Department of Magnetic Resonance Imaging, The First Affiliated Hospital of Zhengzhou University, No. 1 of Jianshe East Road, Erqi District, Zhengzhou, 450052, China.
BMC Med Inform Decis Mak. 2020 Sep 21;20(1):239. doi: 10.1186/s12911-020-01257-0.
The present study aims to investigate the role of histogram analysis of intravoxel incoherent motion (IVIM) in the differential diagnosis of benign and malignant breast lesions.
The magnetic resonance imaging and clinical data of 55 patients (63 lesions) were retrospectively analyzed. The multi-b-valued diffusion-weighted imaging image was processed using the MADC software to obtain the gray-scaled maps of apparent diffusion coefficient (ADC)-slow, ADC-fast and f. The MaZda software was used to extract the histogram metrics of these maps. Combined with the conventional sequence images, the region of interest (ROI) was manually drawn along the edge of the lesion at the maximum level of the gray-scale image, and the difference of the data was analyzed between the benign and malignant breast lesions.
There were 29 patients with 37 benign lesions, which included 23 fibroadenomas, 6 adenosis, 1 breast cysts, 4 intraductal papillomas, and 3 inflammations of breast. Furthermore, 26 malignant lesions in 26 patients, which included 20 non-specific invasive ductal carcinomas, 5 intraductal carcinomas and 1 patient with squamous cell carcinoma.
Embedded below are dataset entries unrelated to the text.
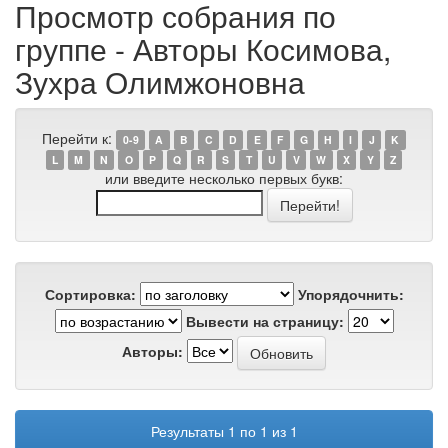
Просмотр собрания по
группе - Авторы Косимова,
Зухра Олимжоновна
Перейти к:
0-9
A
B
C
D
E
F
G
H
I
J
K
L
M
N
O
P
Q
R
S
T
U
V
W
X
Y
Z
или введите несколько первых букв:
Сортировка:
Упорядочнить:
Вывести на страницу:
Авторы:
Результаты 1 по 1 из 1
The ADC-slow (mean and the 50th percentile) and f (minimum, mean, kurtosis, the 10th percentile and 50th percentile) of these malignant breast lesions were significantly lower than those of benign lesions (P < 0.05), while ADC-fast (kurtosis) and f (variance, skewness) of these malignant breast lesions were significantly higher than those of benign lesions (P < 0.05).
The histogram analysis of ADC-slow (mean and the 50th percentile), ADC-fast (kurtosis) and f (minimum, mean, kurtosis, the 10th percentile and 50th percentile. Variance, skewness) can provide a more objective and accurate basis for the differential diagnosis of benign and malignant breast lesions.
本研究旨在探讨体素内不相干运动(IVIM)直方图分析在鉴别诊断良恶性乳腺病变中的作用。
回顾性分析 55 例(63 个病灶)患者的磁共振成像和临床资料。使用 MADC 软件处理多 b 值扩散加权成像图像,获得表观扩散系数(ADC)-慢、ADC-快和 f 的灰度图。使用 MaZda 软件提取这些图像的直方图指标。结合常规序列图像,在灰度图像最大水平处沿病变边缘手动绘制感兴趣区(ROI),分析良性和恶性乳腺病变之间的数据差异。
29 例患者 37 个良性病灶,其中包括 23 个纤维腺瘤、6 个腺病、1 个乳腺囊肿、4 个乳管内乳头状瘤和 3 个乳腺炎;26 例患者 26 个恶性病灶,其中包括 20 个非特异性浸润性导管癌、5 个导管内癌和 1 个鳞状细胞癌。这些恶性乳腺病变的 ADC-slow(平均值和第 50 百分位数)和 f(最小值、平均值、峰度、第 10 百分位数和第 50 百分位数)显著低于良性病变(P<0.05),而 ADC-fast(峰度)和 f(方差、偏度)显著高于良性病变(P<0.05)。
ADC-slow(平均值和第 50 百分位数)、ADC-fast(峰度)和 f(最小值、平均值、峰度、第 10 百分位数和第 50 百分位数、方差、偏度)的直方图分析可为良恶性乳腺病变的鉴别诊断提供更客观、准确的依据。